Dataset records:
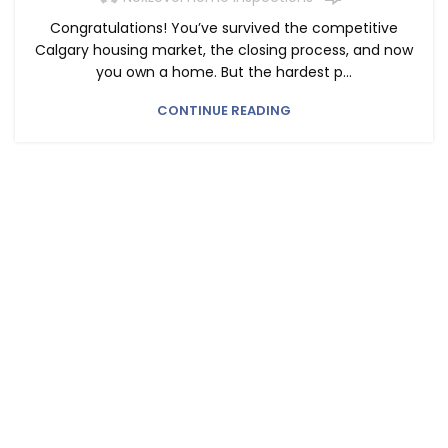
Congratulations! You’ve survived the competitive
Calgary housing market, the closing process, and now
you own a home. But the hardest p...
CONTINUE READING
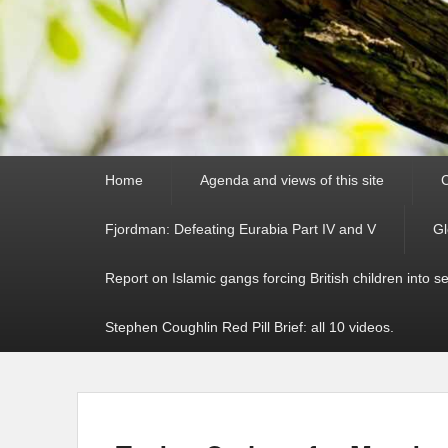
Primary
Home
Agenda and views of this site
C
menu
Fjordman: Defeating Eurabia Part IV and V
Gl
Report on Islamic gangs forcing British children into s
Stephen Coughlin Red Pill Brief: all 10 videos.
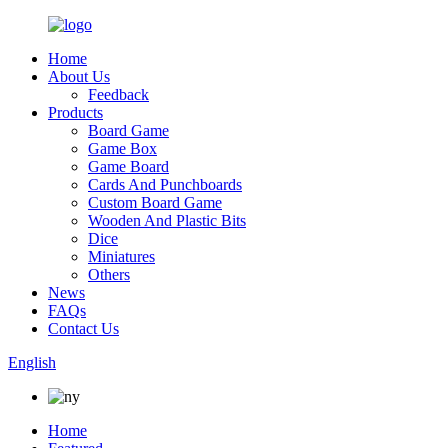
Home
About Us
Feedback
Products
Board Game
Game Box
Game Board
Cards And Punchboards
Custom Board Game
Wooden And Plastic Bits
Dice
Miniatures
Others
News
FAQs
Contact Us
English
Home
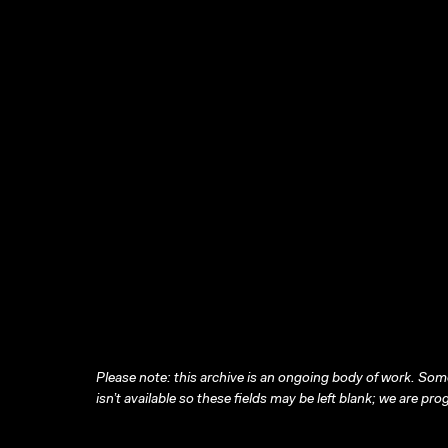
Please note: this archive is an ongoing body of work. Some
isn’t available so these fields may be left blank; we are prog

Task description: Your answer should be the lines of the records that hold the string "this".

Your response:
Agenda and views of this site
Please note: this archive is an ongoing body of work. Some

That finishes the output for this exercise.